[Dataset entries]
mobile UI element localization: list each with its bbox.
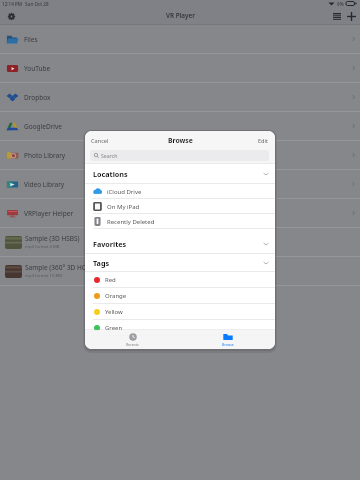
button[interactable]: Settings — [4, 9, 18, 23]
button[interactable]: iCloud Drive — [85, 184, 275, 199]
button[interactable]: Recents — [85, 330, 180, 349]
button[interactable]: YouTube — [0, 54, 360, 83]
button[interactable]: Video Library — [0, 170, 360, 199]
button[interactable]: Dropbox — [0, 83, 360, 112]
staticText: Orange — [105, 292, 127, 300]
button[interactable]: Yellow — [85, 304, 275, 320]
staticText: 9% — [337, 1, 344, 7]
staticText: Recents — [126, 342, 139, 347]
staticText: YouTube — [24, 64, 51, 73]
staticText: Green — [105, 324, 123, 332]
staticText: 12:14 PM — [2, 1, 22, 7]
button[interactable]: Edit — [252, 131, 275, 150]
staticText: Locations — [93, 169, 128, 179]
button[interactable]: Sample (3D HSBS) — [0, 228, 360, 257]
staticText: On My iPad — [107, 203, 140, 211]
button[interactable]: Cancel — [85, 131, 115, 150]
staticText: Yellow — [105, 308, 123, 316]
staticText: Video Library — [24, 180, 65, 189]
button[interactable]: Recently Deleted — [85, 214, 275, 229]
staticText: VR Player — [166, 11, 195, 20]
staticText: iCloud Drive — [107, 188, 142, 196]
staticText: Sample (3D HSBS) — [25, 234, 80, 243]
button[interactable]: Locations — [85, 164, 275, 184]
button[interactable]: Red — [85, 272, 275, 288]
staticText: mp4 format 4 MB — [25, 244, 60, 250]
staticText: Dropbox — [24, 93, 51, 102]
staticText: Recently Deleted — [107, 218, 155, 226]
button[interactable]: Playlist — [330, 9, 344, 23]
staticText: Files — [24, 35, 38, 44]
staticText: Browse — [222, 342, 234, 347]
staticText: mp4 format 10 MB — [25, 273, 62, 279]
button[interactable]: Tags — [85, 254, 275, 272]
button[interactable]: On My iPad — [85, 199, 275, 214]
button[interactable]: VRPlayer Helper — [0, 199, 360, 228]
staticText: Sample (360° 3D HOU) — [25, 263, 94, 272]
staticText: Tags — [93, 258, 110, 268]
staticText: Search — [101, 152, 118, 159]
staticText: Photo Library — [24, 151, 66, 160]
staticText: Edit — [258, 137, 269, 145]
staticText: Red — [105, 276, 116, 284]
button[interactable]: GoogleDrive — [0, 112, 360, 141]
button[interactable]: Photo Library — [0, 141, 360, 170]
staticText: Sun Oct 28 — [25, 1, 49, 7]
button[interactable]: Favorites — [85, 234, 275, 254]
button[interactable]: Files — [0, 25, 360, 54]
button[interactable]: Sample (360° 3D HOU) — [0, 257, 360, 286]
button[interactable]: Search — [90, 150, 269, 161]
button[interactable]: Add — [344, 9, 358, 23]
button[interactable]: Browse — [180, 330, 275, 349]
button[interactable]: Green — [85, 320, 275, 336]
staticText: Browse — [168, 136, 193, 145]
staticText: VRPlayer Helper — [24, 209, 74, 218]
staticText: Cancel — [91, 137, 109, 145]
staticText: GoogleDrive — [24, 122, 63, 131]
staticText: Favorites — [93, 239, 127, 249]
button[interactable]: Orange — [85, 288, 275, 304]
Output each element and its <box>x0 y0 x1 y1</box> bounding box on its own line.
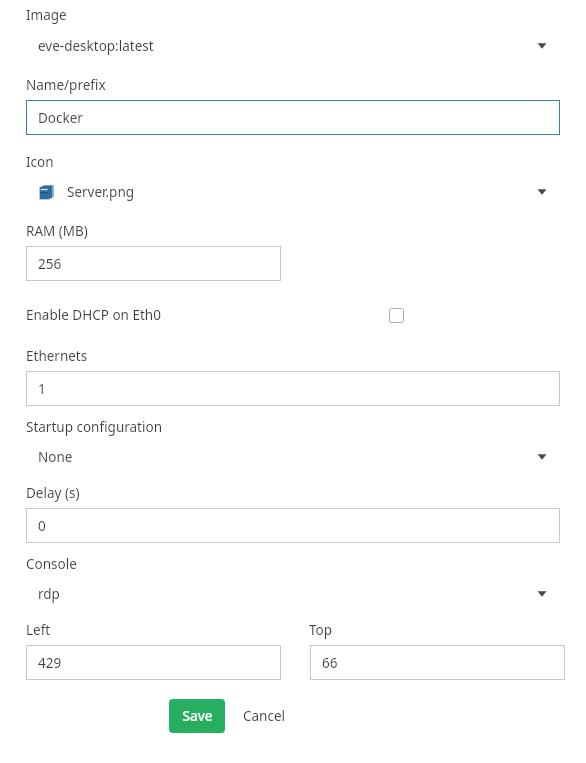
staticText: 0 <box>38 517 46 535</box>
button[interactable]: rdp <box>26 577 560 611</box>
staticText: Enable DHCP on Eth0 <box>26 306 161 324</box>
staticText: Docker <box>38 109 83 127</box>
staticText: 429 <box>38 654 62 672</box>
staticText: None <box>38 448 73 466</box>
other: Open Icon options <box>536 188 548 196</box>
button[interactable]: None <box>26 440 560 474</box>
staticText: Icon <box>26 153 54 171</box>
staticText: Ethernets <box>26 347 88 365</box>
button[interactable]: 256 <box>26 246 281 281</box>
button[interactable]: Server.png <box>26 175 560 209</box>
staticText: 1 <box>38 380 46 398</box>
button[interactable]: eve-desktop:latest <box>26 29 560 63</box>
button[interactable]: 429 <box>26 645 281 680</box>
staticText: Save <box>182 707 213 725</box>
button[interactable]: 1 <box>26 371 560 406</box>
staticText: eve-desktop:latest <box>38 37 154 55</box>
staticText: rdp <box>38 585 60 603</box>
staticText: Top <box>309 621 333 639</box>
staticText: RAM (MB) <box>26 222 88 240</box>
staticText: Cancel <box>243 707 286 725</box>
staticText: 66 <box>322 654 338 672</box>
other: Open Startup configuration options <box>536 453 548 461</box>
button[interactable]: Enable DHCP on Eth0 <box>385 304 407 326</box>
staticText: Name/prefix <box>26 76 106 94</box>
staticText: Left <box>26 621 51 639</box>
staticText: Delay (s) <box>26 484 80 502</box>
staticText: 256 <box>38 255 62 273</box>
button[interactable]: 0 <box>26 508 560 543</box>
staticText: Image <box>26 6 67 24</box>
button[interactable]: Cancel <box>239 699 290 733</box>
staticText: Startup configuration <box>26 418 162 436</box>
button[interactable]: Docker <box>26 100 560 135</box>
button[interactable]: 66 <box>310 645 565 680</box>
button[interactable]: Save <box>169 699 225 733</box>
other: Open Console options <box>536 590 548 598</box>
other: Open Image options <box>536 42 548 50</box>
staticText: Server.png <box>67 183 135 201</box>
staticText: Console <box>26 555 77 573</box>
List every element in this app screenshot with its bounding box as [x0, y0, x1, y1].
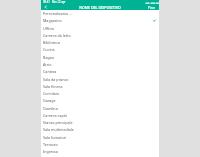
staticText: 08:51 — [43, 0, 50, 4]
button[interactable]: Corridoio — [41, 90, 159, 97]
staticText: Personalizzato ... — [43, 11, 156, 16]
staticText: Sala da pranzo — [43, 77, 156, 82]
button[interactable]: Camera ospiti — [41, 112, 159, 119]
button[interactable]: Stanza principale — [41, 119, 159, 126]
button[interactable]: Camera da letto — [41, 32, 159, 39]
button[interactable]: Cantina — [41, 68, 159, 75]
staticText: Ingresso — [43, 149, 156, 154]
staticText: Magazzino — [43, 18, 153, 23]
button[interactable]: Sala da pranzo — [41, 76, 159, 83]
staticText: NOME DEL DISPOSITIVO — [79, 5, 121, 10]
staticText: Cucina — [43, 47, 156, 52]
button[interactable]: Garage — [41, 97, 159, 104]
button[interactable]: Biblioteca — [41, 39, 159, 46]
button[interactable]: Ingresso — [41, 148, 159, 155]
button[interactable]: Sala fumatori — [41, 134, 159, 141]
button[interactable]: Cucina — [41, 46, 159, 53]
staticText: Sala fumatori — [43, 135, 156, 140]
staticText: Fine — [148, 5, 156, 10]
staticText: Stanza principale — [43, 120, 156, 125]
staticText: Terrazzo — [43, 142, 156, 147]
staticText: Garage — [43, 98, 156, 103]
staticText: Corridoio — [43, 91, 156, 96]
button[interactable]: Sala fitness — [41, 83, 159, 90]
staticText: Sala multimediale — [43, 127, 156, 132]
staticText: Biblioteca — [43, 40, 156, 45]
button[interactable]: Fine — [145, 4, 159, 10]
staticText: Bagno — [43, 55, 156, 60]
button[interactable]: Giardino — [41, 105, 159, 112]
button[interactable]: Bagno — [41, 54, 159, 61]
staticText: Mer 22 apr — [52, 0, 66, 4]
button[interactable]: Indietro — [41, 4, 51, 10]
staticText: Giardino — [43, 106, 156, 111]
staticText: Cantina — [43, 69, 156, 74]
button[interactable]: Personalizzato ... — [41, 10, 159, 17]
button[interactable]: Sala multimediale — [41, 126, 159, 133]
staticText: Camera da letto — [43, 33, 156, 38]
staticText: Atrio — [43, 62, 156, 67]
button[interactable]: Terrazzo — [41, 141, 159, 148]
button[interactable]: Magazzino — [41, 17, 159, 24]
staticText: Sala fitness — [43, 84, 156, 89]
staticText: Camera ospiti — [43, 113, 156, 118]
button[interactable]: Ufficio — [41, 25, 159, 32]
staticText: Ufficio — [43, 26, 156, 31]
button[interactable]: Atrio — [41, 61, 159, 68]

**WHAT TO DO**. All of the lines above that carry the string "Search" need to be found and copied.

**RESULT**.
staticText: Search — [101, 152, 118, 159]
button[interactable]: Search — [90, 150, 269, 161]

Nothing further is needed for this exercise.